En 2022, s’appuyant sur l’expérience des comités de réfugiés déjà existants, le comité des réfugiés ‘Ukrainian Voices’ a été créé lorsque les réfugiés fuyant la guerre en Ukraine arrivaient à Bruxelles. Alina Kokhanko, arrivée à Bruxelles avec sa mère et sa fille peu après le début de la guerre en Ukraine, a très vite pris les devants pour soutenir la communauté des réfugiés ukrainiens et préside depuis lors le comité des réfugiés ukrainiens « Ukrainian Voices ».
« Pour moi, il était important de voir que les gens pouvaient retrouver le bonheur quand ils commencaient à comprendre comment s’intégrer et construire une nouvelle vie normale ici à Bruxelles « , explique Alina.
Suite à l’arrivée de réfugiés en provenance d’Ukraine, la Région de Bruxelles-Capitale a désigné Pierre Verbeeren comme Coordinateur Ukraine chargé d’élaborer une stratégie d’accueil et d’intégration des réfugiés ukrainiens à Bruxelles. Dans le cadre de cette stratégie, il a formalisé la relation entre le comité des réfugiés ‘Ukrainian Voices’ et la Région de Bruxelles-Capitale, afin d’inclure les réfugiés dans la recherche de solutions.
« Très vite, j’ai conclu qu’il y avait moyen d’utiliser les ressources de la communauté ukrainienne pour rendre l’intégration plus efficace. Donc la stratégie que j’ai proposée au gouvernement était assez simple : rien sur les Ukrainiens sans les Ukrainiens, les Ukrainiens à tous les niveaux de décision, mais aussi les Ukrainiens à la participation opérationnelle », explique Pierre.
Dès le départ, l’étroite collaboration entre les autorités locales, le comité des réfugiés ‘Ukrainian Voices’ et le HCR a abouti à des résultats concrets, avec des retombées positives pour les réfugiés en provenance d’Ukraine et d’autres régions du monde.
« Au niveau opérationnel, l’impact sur l’intégration des réfugiés a été particulièrement transformateur », affirme Alphonse Munyaneza, Senior Community-Based Protection Officer du HCR. « Sept réfugiés ukrainiens sont désormais employés en tant que fonctionnaires et travaillent en étroite collaboration avec les ministres du Gouvernement régional et les hauts fonctionnaires responsables de l’intégration. Ils ont donc une influence directe sur les décisions relatives à la politique des réfugiés ».

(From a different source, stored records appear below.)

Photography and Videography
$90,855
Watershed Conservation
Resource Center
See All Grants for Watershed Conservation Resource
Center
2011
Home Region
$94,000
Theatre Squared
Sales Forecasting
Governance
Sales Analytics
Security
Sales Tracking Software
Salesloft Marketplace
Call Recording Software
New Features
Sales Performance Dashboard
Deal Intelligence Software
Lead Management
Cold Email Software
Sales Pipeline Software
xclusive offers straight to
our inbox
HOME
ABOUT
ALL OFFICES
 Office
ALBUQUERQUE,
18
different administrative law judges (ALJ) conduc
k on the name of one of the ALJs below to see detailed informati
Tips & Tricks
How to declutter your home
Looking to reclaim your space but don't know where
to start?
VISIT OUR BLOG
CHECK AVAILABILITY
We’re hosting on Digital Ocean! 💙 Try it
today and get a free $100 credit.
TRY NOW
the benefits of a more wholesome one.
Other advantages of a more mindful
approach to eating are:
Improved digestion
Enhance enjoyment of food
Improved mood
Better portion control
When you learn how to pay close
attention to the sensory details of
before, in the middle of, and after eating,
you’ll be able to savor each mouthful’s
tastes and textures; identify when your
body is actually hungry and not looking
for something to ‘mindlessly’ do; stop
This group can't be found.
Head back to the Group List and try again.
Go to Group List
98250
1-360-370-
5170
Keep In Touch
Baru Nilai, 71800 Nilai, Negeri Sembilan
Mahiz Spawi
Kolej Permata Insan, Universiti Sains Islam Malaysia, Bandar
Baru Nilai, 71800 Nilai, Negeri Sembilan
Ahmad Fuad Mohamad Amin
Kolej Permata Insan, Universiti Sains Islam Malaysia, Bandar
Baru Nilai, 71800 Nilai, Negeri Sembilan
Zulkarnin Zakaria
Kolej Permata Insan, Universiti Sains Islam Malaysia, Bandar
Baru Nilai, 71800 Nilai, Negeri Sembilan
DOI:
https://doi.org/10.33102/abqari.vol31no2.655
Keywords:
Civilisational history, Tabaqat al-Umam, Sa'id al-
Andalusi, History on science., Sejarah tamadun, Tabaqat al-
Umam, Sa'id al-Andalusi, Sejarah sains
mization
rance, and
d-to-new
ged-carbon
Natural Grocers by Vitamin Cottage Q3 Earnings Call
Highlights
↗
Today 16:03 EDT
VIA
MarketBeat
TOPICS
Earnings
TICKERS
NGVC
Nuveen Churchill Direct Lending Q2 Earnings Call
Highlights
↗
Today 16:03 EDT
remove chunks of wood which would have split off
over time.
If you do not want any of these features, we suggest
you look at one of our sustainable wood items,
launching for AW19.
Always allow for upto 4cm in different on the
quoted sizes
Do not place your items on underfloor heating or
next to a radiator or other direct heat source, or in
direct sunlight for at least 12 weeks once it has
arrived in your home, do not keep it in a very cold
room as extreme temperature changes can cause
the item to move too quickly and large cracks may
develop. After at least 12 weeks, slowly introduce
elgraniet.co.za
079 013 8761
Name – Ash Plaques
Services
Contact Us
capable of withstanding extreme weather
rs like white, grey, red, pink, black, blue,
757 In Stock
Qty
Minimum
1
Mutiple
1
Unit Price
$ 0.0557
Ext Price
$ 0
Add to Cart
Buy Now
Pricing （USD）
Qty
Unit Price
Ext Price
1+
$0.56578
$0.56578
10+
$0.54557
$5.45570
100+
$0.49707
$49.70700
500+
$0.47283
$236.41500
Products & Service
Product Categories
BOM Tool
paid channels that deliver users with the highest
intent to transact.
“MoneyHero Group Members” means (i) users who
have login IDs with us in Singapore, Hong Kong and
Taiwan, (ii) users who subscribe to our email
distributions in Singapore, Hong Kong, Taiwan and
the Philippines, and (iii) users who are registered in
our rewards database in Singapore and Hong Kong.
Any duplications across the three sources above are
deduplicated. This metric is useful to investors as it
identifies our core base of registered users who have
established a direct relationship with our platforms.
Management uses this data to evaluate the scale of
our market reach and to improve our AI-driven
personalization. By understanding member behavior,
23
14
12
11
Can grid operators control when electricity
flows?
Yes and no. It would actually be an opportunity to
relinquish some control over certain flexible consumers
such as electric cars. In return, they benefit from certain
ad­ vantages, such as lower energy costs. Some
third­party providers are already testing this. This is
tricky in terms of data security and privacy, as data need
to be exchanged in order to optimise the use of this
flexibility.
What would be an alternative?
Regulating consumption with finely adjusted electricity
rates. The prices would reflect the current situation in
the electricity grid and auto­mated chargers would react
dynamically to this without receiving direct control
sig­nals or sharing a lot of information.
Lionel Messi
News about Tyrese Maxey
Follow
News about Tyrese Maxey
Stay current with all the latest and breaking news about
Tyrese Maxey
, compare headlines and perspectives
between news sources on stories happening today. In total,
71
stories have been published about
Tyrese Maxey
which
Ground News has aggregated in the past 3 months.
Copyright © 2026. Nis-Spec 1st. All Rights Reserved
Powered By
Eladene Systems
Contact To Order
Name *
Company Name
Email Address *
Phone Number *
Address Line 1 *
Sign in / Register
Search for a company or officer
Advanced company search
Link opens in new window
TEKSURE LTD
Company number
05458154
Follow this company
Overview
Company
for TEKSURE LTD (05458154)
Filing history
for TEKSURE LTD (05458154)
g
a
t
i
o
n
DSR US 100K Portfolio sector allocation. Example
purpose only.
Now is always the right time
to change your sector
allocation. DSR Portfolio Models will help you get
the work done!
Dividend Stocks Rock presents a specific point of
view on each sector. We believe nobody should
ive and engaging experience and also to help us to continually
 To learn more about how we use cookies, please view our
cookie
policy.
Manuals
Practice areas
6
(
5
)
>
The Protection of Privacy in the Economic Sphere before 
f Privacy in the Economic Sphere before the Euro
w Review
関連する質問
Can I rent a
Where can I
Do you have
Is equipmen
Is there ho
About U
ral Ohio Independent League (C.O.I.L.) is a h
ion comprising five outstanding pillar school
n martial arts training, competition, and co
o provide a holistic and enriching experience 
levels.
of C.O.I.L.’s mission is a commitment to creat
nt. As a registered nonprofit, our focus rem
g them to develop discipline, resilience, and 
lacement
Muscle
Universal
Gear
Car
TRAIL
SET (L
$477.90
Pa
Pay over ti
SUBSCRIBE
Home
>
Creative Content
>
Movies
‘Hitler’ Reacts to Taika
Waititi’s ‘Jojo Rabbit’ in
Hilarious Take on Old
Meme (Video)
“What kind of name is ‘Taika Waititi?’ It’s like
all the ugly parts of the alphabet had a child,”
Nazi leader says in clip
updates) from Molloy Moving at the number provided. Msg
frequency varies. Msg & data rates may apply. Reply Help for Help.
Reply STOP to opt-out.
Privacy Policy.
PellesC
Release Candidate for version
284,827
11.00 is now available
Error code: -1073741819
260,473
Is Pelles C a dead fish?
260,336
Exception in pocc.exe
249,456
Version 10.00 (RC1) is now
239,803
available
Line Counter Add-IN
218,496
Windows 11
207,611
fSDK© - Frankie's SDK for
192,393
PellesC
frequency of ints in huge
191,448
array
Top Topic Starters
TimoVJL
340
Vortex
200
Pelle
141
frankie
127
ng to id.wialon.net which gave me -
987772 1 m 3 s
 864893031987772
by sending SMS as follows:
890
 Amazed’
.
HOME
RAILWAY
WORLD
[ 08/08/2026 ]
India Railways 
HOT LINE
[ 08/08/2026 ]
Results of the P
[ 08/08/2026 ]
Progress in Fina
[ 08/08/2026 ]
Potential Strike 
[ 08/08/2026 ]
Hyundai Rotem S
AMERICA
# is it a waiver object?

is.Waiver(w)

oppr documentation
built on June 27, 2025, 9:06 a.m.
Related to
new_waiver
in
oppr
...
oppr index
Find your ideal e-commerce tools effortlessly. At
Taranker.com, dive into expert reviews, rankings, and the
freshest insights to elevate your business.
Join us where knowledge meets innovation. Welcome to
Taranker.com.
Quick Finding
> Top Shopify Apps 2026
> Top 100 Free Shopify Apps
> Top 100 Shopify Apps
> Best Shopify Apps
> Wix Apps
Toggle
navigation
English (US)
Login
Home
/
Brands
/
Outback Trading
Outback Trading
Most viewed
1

« Au niveau opérationnel, l’impact sur l’intégration des réfugiés a été particulièrement transformateur. »
Les réfugiés gèrent aujourd’hui cinq hôtels hébergeant environ 300 résidents et un centre communautaire, qui a soutenu environ 6 000 réfugiés en 2022. Dans ce centre communautaire, les réfugiés ont non seulement accès aux informations et aux services de l’État et du secteur privé, mais ils disposent également d’un espace pour se réunir, apprendre des langues, travailler et faire du sport. En outre, c’est un lieu où les enfants peuvent à nouveau se comporter comme tels.
« C’est parfois très difficile pour nos enfants. Ici, ils sont soutenus, c‘est un endroit où ils peuvent parler entre eux, suivre des cours, jouer et passer du temps ensemble », explique Alina.
Le travail des comités de réfugiés complète les politiques et pratiques nationales, régionales et locales. Ainsi, les comités contribuent à faciliter certaines procédures réparties entre diverses administrations. Le travail de la Région de Bruxelles-Capitale est un excellent exemple de la manière dont les réfugiés, avec le soutien des autorités locales et du HCR, peuvent jouer un rôle important dans l’élaboration des politiques qui les concernent directement et dans la recherche de solutions.
Cette approche inclusive bénéficie à la fois aux réfugiés et aux communautés d’accueil. Les réfugiés ont la possibilité de prendre leur intégration en main et de faire entendre leur voix, afin que les gouvernements puissent mieux adapter les solutions à leurs besoins.
« J’espère qu’à l’avenir, nous pourrons étendre cette initiative à d’autres pays européens et à d’autres régions du monde, car c’est ainsi que nous pourrons résoudre les problèmes de manière fondamentale » conclut Ahmad Wali.